Cuando estaba exiliado en la Isla de Santa Elena, el que había sido el hombre más poderoso de Europa, se encontraba un día demasiado pensativo y callado, ante lo cual su lugarteniente le preguntó: ¿qué le pasa a su majestad? Ante lo cual Napoleón respondió: “Es que extraño el tañir de las campanas de mi Iglesia”.
Lo que el antiguo gran capitán de los ejércitos franceses quería significar, es que cuando pasamos revista en nuestra consciencia a los actos que hemos llevado a cabo a lo largo de la vida, sea por arrepentimiento o por descubrimientos tardíos de cuál era la verdad, la persona siempre vuelve a los lugares comunes y recuerdos, como una regresión en el tiempo que le haga sentir más humano. A veces, una forma de expiar sus pecados.
El hombre que sostenía que “para pensar hay que pensar a lo grande”, o al que al desfilar con sus ejércitos en pleno Valle de los Reyes en Egipto, ordenó a sus huestes el famoso ¡”Salud soldados…que cinco mil años os contemplan!”, en el epílogo de su peregrinar por este mundo, tiene necesidad de expresar un sentimiento que le haga más terrenal, como sabiendo que el final de su vida está próximo. Puede concluirse que la consciencia finalmente pone a cada uno en su sitio, más allá de las glorias obtenidas.
El escritor norteamericano Malcolm Dalkoff relató en una ocasión, que un día de octubre de 1965, su maestra de lengua y literatura en la escuela de enseñanza media les dio como tarea leer el libro “Como matar a un ruiseñor” de Harper Lee.
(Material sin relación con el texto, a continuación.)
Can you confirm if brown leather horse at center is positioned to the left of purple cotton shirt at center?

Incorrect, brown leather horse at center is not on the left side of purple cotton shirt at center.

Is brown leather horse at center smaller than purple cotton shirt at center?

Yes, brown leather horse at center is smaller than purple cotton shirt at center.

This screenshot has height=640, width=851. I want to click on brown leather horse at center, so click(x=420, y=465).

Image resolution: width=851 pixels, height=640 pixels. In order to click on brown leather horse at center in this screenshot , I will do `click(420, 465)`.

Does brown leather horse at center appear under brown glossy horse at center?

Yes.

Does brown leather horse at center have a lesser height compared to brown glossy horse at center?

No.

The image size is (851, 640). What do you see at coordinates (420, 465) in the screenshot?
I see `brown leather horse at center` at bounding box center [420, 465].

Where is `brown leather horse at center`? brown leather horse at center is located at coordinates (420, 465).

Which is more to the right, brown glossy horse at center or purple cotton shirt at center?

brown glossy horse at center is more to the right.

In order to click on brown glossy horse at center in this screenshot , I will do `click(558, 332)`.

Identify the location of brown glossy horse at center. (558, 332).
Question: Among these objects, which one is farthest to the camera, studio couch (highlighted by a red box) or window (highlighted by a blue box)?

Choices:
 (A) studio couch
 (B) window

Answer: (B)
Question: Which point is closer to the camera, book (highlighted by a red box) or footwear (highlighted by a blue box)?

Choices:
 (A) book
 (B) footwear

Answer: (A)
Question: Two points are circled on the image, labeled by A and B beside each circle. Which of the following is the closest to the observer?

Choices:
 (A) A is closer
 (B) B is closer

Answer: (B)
El ejercicio literario consistía en escribir un capítulo que fuera a modo de continuación del final de la novela. Fue esta tarea que por simple que parezca y como una más de las tantas que encargan los maestros, la que predispuso y condicionó al mismo tiempo el futuro de ese niño que se convertiría años más tarde en un escritor consagrado.
Los buenos líderes saben perfectamente el poder que tiene la palabra. Muy especialmente una palabra oportunamente dicha. A todas las personas siempre hay una palabra, un ejemplo, una orden, un comentario, una anécdota, que le hacen cambiar el punto de vista, la visión que habían tenido hasta ahora de las cosas, de su mundo.
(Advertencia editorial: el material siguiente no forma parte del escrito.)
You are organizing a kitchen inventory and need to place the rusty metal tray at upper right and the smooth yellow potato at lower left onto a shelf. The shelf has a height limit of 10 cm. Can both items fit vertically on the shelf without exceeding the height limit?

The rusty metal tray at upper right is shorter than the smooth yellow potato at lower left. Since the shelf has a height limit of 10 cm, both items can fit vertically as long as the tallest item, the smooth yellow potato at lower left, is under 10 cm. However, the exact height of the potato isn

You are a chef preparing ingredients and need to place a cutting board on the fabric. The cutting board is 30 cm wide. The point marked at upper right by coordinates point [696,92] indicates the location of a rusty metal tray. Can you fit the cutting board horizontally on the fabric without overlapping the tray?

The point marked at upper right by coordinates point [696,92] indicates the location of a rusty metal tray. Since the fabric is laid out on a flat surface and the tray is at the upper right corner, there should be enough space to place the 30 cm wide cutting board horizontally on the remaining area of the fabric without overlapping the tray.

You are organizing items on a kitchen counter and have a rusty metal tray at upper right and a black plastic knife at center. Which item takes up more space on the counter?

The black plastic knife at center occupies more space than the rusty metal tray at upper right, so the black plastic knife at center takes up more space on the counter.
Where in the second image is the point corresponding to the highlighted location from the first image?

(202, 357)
Esto ocurre en el mundo empresarial, en el estudiantil, en el familiar.
Lo que parece más simple, lo que parece menos científico, es al final, la guía, el elemento ejemplar que determina un cambio de actitud.
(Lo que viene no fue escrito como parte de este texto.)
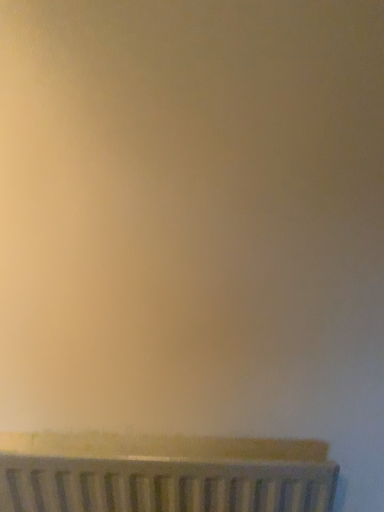 This screenshot has height=512, width=384. Identify the location of white textured radiator at lower center. (163, 474).

The height and width of the screenshot is (512, 384). What do you see at coordinates (163, 474) in the screenshot?
I see `white textured radiator at lower center` at bounding box center [163, 474].

Locate an element on the screen. white textured radiator at lower center is located at coordinates (163, 474). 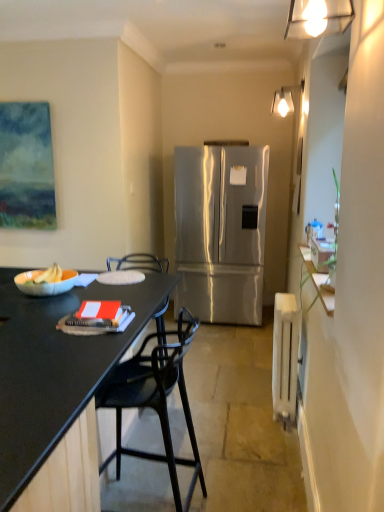 Question: Based on their sizes in the image, would you say black matte desk at left is bigger or smaller than black plastic chair at left?

Choices:
 (A) small
 (B) big

Answer: (B)

Question: Considering the positions of black matte desk at left and black plastic chair at left in the image, is black matte desk at left taller or shorter than black plastic chair at left?

Choices:
 (A) short
 (B) tall

Answer: (A)

Question: Which is nearer to the matte white light fixture at upper right, which is the first lamp in front-to-back order?

Choices:
 (A) matte white bowl at left
 (B) orange matte book at left
 (C) stainless steel refrigerator at center
 (D) matte white light fixture at upper center, the 1th lamp viewed from the right
 (E) black plastic chair at left

Answer: (B)

Question: Based on their relative distances, which object is farther from the orange matte book at left?

Choices:
 (A) matte white light fixture at upper center, the second lamp in the bottom-to-top sequence
 (B) stainless steel refrigerator at center
 (C) black plastic chair at left
 (D) black matte desk at left
 (E) white plastic radiator at right

Answer: (A) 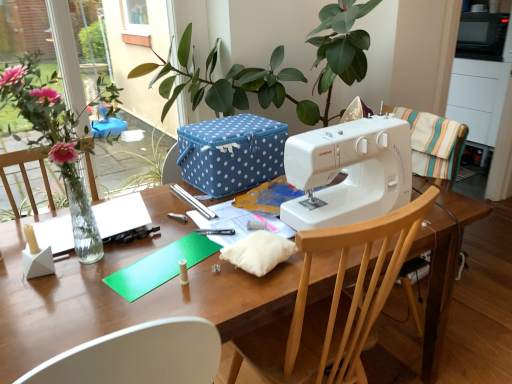 Locate an element on the screen. free spot above wooden table at center (from a real-world perspective) is located at coordinates (169, 245). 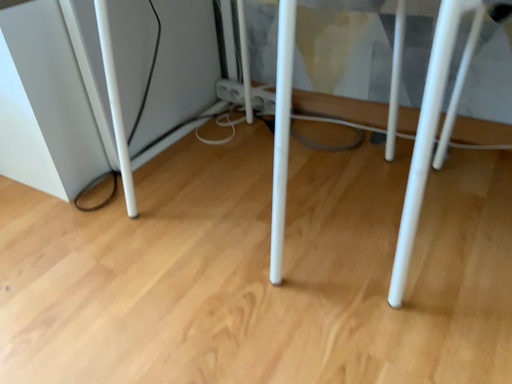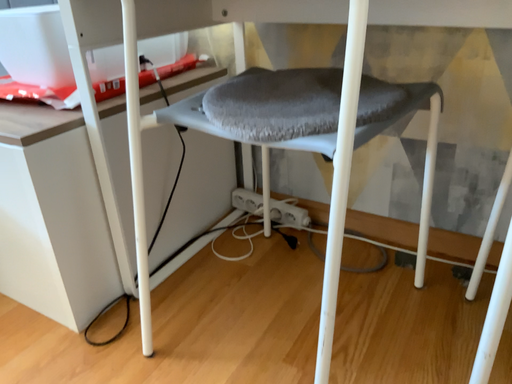 Question: Which way did the camera rotate in the video?

Choices:
 (A) rotated upward
 (B) rotated downward

Answer: (A) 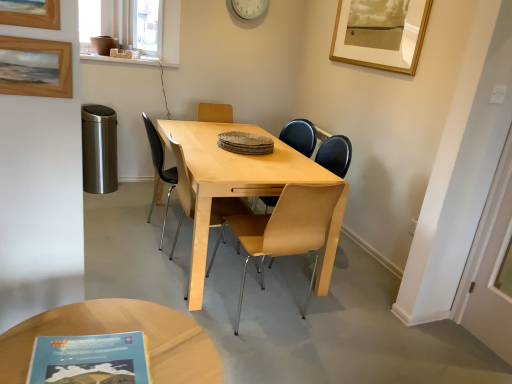 I want to click on free space above light brown wooden coffee table at lower left (from a real-world perspective), so click(110, 334). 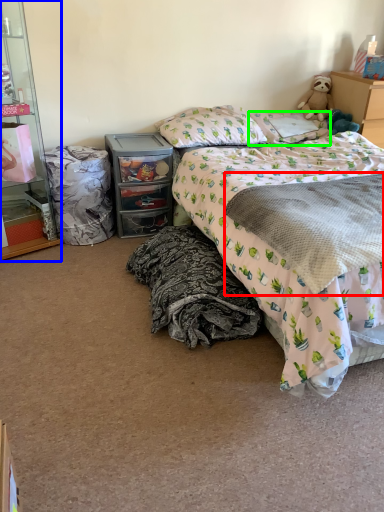 Question: Based on their relative distances, which object is farther from blanket (highlighted by a red box)? Choose from cabinetry (highlighted by a blue box) and pillow (highlighted by a green box).

Choices:
 (A) cabinetry
 (B) pillow

Answer: (A) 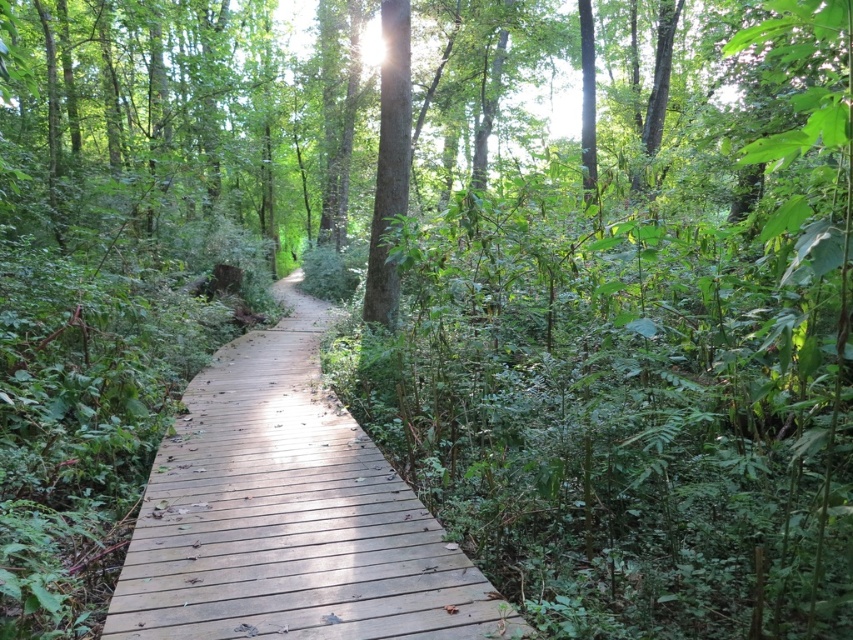 Question: Is wooden at center in front of green matte tree at center?

Choices:
 (A) no
 (B) yes

Answer: (B)

Question: Is wooden at center positioned before green matte tree at center?

Choices:
 (A) no
 (B) yes

Answer: (B)

Question: Can you confirm if wooden at center is bigger than green matte tree at center?

Choices:
 (A) no
 (B) yes

Answer: (A)

Question: Which point is closer to the camera?

Choices:
 (A) green matte tree at center
 (B) wooden at center

Answer: (B)

Question: Which object is closer to the camera taking this photo?

Choices:
 (A) wooden at center
 (B) green matte tree at center

Answer: (A)

Question: Among these points, which one is nearest to the camera?

Choices:
 (A) (202, 572)
 (B) (387, 163)

Answer: (A) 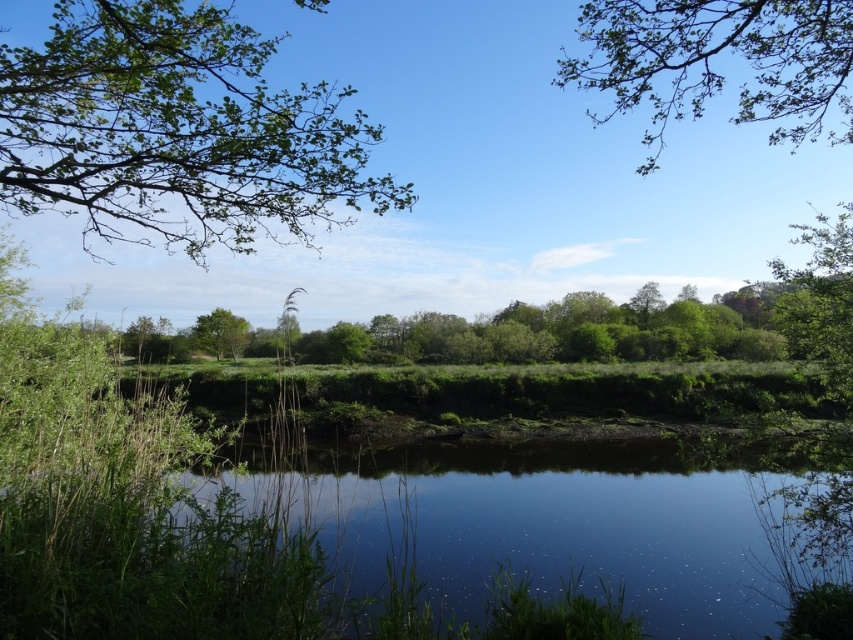 Does green leafy branches at upper left have a greater height compared to green leafy branches at upper right?

In fact, green leafy branches at upper left may be shorter than green leafy branches at upper right.

Between point (186, 202) and point (653, 58), which one is positioned in front?

Positioned in front is point (653, 58).

Locate an element on the screen. The height and width of the screenshot is (640, 853). green leafy branches at upper left is located at coordinates (177, 131).

Identify the location of green leafy branches at upper left. (177, 131).

Looking at this image, between green leafy branches at upper right and green leafy tree at center, which one has less height?

green leafy tree at center is shorter.

Does green leafy branches at upper right have a larger size compared to green leafy tree at center?

Yes.

What do you see at coordinates (712, 61) in the screenshot? This screenshot has width=853, height=640. I see `green leafy branches at upper right` at bounding box center [712, 61].

This screenshot has height=640, width=853. I want to click on green leafy branches at upper right, so click(712, 61).

Who is positioned more to the left, green leafy branches at upper left or green leafy tree at center?

green leafy tree at center

Between green leafy branches at upper left and green leafy tree at center, which one is positioned lower?

green leafy tree at center

Where is `green leafy branches at upper left`? The height and width of the screenshot is (640, 853). green leafy branches at upper left is located at coordinates (177, 131).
Muchos cambios de actitud se han debido al observar y escuchar a otros, al seguir un ejemplo, al leer un párrafo de un libro…en suma: al incorporar una visión nueva a nuestra vida.
Estos dos valores de nuestra especie, conviven a diario entre nosotros aunque a veces no nos percatemos de ellos, en frases como “es que no tiene consciencia” o “me gusta lo que dice y cómo lo dice” o también “si todo el mundo tuviera su nivel de consciencia otro gallo cantaría”, etc.
Además, la palabra emana de la consciencia, como diría Noam Chomsky, porque es un mecanismo articulado que depende de que primero nuestro cerebro haya emitido un pensamiento inteligente.
Y éste una vez en el “exterior” de nuestra cabeza, se convierte en vehículo de comunicación y entendimiento entre las personas. Sin consciencia no hay palabras, mucho menos comunicación posible.
De ahí que una buena comunicación en las organizaciones, en las esferas de la política, en instituciones, etc., solamente requiera de una materia prima, pero fundamental: un nivel cognoscitivo suficiente para que nuestras acciones se realicen bajo el único precepto que las debe condicionar: la verdad. Tener consciencia de ello.
Sin verdad no puede haber justicia…lo que significa que tampoco puede pedirse una consciencia social por omitir u ocultar dicha verdad.
Cuando la palabra se construye soportada en la verdad, no hay ejército capaz de vencerla. Además, desde la escritura cuneiforme hasta los smart-phones, han sido siempre las palabras las que han transformado y siguen transformando nuestro mundo.
Consciencia, palabras y después política. No en sentido inverso.